FAMOUS-NSTEMI has full UK National Research Ethics Service approval (Reference 11/S0703/6).

Registration

The trial registration numbers are: NCT01764334; ISRCTN97489534.

Trial management

The trial will be conducted in line with Guidelines for Good Clinical Practice in Clinical Trials. Trial management will include a Trial Management Group, Trial Steering Committee, Clinical Event Committee, and Data and Safety Monitoring Board (online Appendix Supplementary material).

Definition of adverse events

Major adverse cardiovascular event is the composite of “cardiovascular death, nonfatal MI, unplanned hospitalization for transient ischemic attack or stroke.”

Major adverse cardiac events are defined as “cardiac death, or unplanned hospitalization for MI or heart failure.”
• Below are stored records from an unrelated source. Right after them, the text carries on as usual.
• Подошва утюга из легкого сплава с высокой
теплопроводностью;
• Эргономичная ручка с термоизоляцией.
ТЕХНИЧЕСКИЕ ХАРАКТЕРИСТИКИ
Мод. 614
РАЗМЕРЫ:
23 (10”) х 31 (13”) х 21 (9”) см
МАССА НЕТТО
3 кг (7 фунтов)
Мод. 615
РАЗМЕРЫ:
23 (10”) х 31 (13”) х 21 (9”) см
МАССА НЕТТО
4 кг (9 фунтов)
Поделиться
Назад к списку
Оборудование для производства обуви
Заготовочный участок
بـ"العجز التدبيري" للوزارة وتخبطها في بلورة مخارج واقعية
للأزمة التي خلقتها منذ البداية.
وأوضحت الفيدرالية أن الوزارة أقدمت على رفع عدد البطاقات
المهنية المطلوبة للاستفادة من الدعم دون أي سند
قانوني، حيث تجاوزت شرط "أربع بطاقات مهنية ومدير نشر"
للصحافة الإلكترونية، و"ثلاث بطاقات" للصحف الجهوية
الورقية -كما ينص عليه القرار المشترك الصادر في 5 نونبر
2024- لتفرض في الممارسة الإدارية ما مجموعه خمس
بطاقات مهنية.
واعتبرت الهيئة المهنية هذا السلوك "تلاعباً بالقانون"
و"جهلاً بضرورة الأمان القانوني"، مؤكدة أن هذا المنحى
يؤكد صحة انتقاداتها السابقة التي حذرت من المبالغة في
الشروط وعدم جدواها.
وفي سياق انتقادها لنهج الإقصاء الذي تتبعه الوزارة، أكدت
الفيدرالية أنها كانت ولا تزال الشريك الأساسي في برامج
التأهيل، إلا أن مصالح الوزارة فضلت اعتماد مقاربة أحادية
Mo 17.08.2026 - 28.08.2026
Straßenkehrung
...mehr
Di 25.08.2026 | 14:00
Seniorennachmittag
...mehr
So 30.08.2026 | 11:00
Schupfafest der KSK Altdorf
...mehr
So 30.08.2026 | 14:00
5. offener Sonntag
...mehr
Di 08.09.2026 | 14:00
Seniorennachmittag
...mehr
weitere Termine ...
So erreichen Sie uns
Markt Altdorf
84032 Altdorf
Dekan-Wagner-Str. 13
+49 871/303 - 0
Percutaneous coronary intervention and CABG are nonmajor adverse events.

Myocardial infarction is defined according to the criteria specified in the Third Universal Definition of Myocardial Infarction (including type 4 MI for PCI and type 5 for CABG).
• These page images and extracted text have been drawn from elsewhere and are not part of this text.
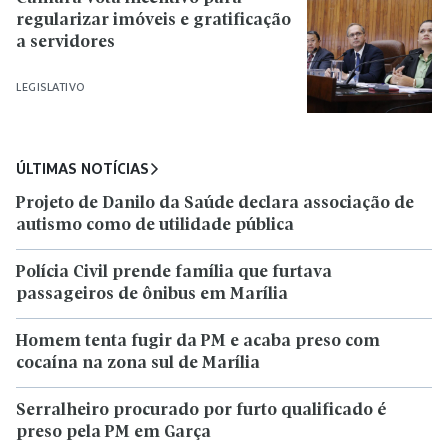
regularizar imóveis e gratificação
a servidores
LEGISLATIVO
ÚLTIMAS NOTÍCIAS
Projeto de Danilo da Saúde declara associação de
autismo como de utilidade pública
Polícia Civil prende família que furtava
passageiros de ônibus em Marília
Homem tenta fugir da PM e acaba preso com
cocaína na zona sul de Marília
Serralheiro procurado por furto qualificado é
preso pela PM em Garça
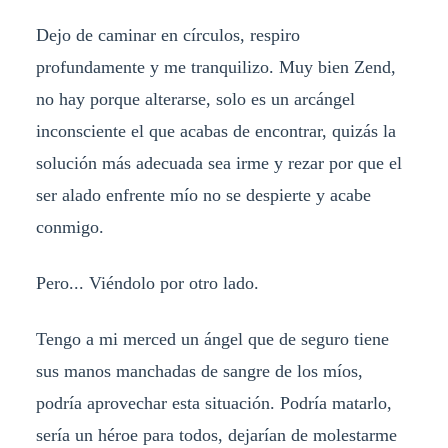
Dejo de caminar en círculos, respiro
profundamente y me tranquilizo. Muy bien Zend,
no hay porque alterarse, solo es un arcángel
inconsciente el que acabas de encontrar, quizás la
solución más adecuada sea irme y rezar por que el
ser alado enfrente mío no se despierte y acabe
conmigo.
Pero... Viéndolo por otro lado.
Tengo a mi merced un ángel que de seguro tiene
sus manos manchadas de sangre de los míos,
podría aprovechar esta situación. Podría matarlo,
sería un héroe para todos, dejarían de molestarme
Contrast agent–induced nephropathy is defined as either a > 25% increase of serum creatinine or an absolute increase in serum creatinine of 0.5 mg/dL after a radiographic examination using a contrast agent.

Bleeding is defined according to the ACUITY criteria: major bleed = intracranial or intraocular bleeding, bleeding at the site of angiography requiring intervention, a hematoma of 5 cm in diameter, a reduction in hemoglobin level of at least 4 g/dL in the absence of overt bleeding or 3 g/dL with a source of bleeding, or transfusion.

Sources of funding

The trial is supported by a Project Grant from the British Heart Foundation (PG/11/55/28999) and the Chief Scientist Office of the Scottish Government. St Jude Medical UK Ltd has provided a restricted research grant for the pressure wires.
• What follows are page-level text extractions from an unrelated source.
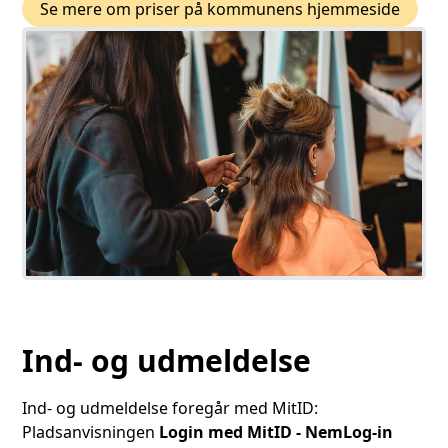
Se mere om priser på kommunens hjemmeside
Ind- og udmeldelse
Ind- og udmeldelse foregår med MitID:
Pladsanvisningen
Login med MitID - NemLog-in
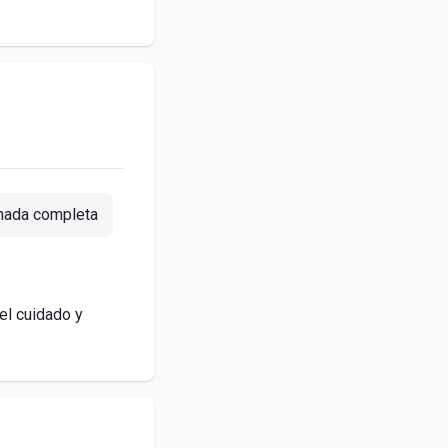
nada completa
el cuidado y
The trial sponsor is the National Waiting Times Centre, NHS Scotland. The authors are solely responsible for the design and conduct of the study, all analyses, the drafting and editing of the paper, and its final contents.

Discussion

Should our hypotheses prove correct, then favorable outcomes from our developmental clinical trial will inform the design and justification for undertaking a large multicenter outcome trial to further validate these initial findings.

Randomization is performed after coronary anatomy is known because coronary lesion severity defines the patients who are eligible to be randomized. However, this design renders the trial susceptible to selection bias, as may have occurred in other trials (eg, COURAGE, BARI2D, FAME, and FAME-2), potentially favoring inclusion of patients with less complex coronary disease. To facilitate inclusion of patients with complex disease (eg, chronic total occlusion, critically narrowed lesions), an FFR of 0.5 can be assigned without requirement to pass the pressure wire. This approach is intended to facilitate the inclusion of all eligible patients. Because FFR group assignment is “open,” by design, we have attempted to minimize treatment bias at the time of the procedure and during follow-up by not disclosing the FFR values in the angiography-guided group. Nondisclosure of FFR in the control group differentiates our study from FAME-2 where FFR values were known in all of the randomized patients.

Disclosures

Professor Berry and Professor Oldroyd have acted as consultants for St Jude Medical and received an unrestricted research grant, with these funds paid to their employers.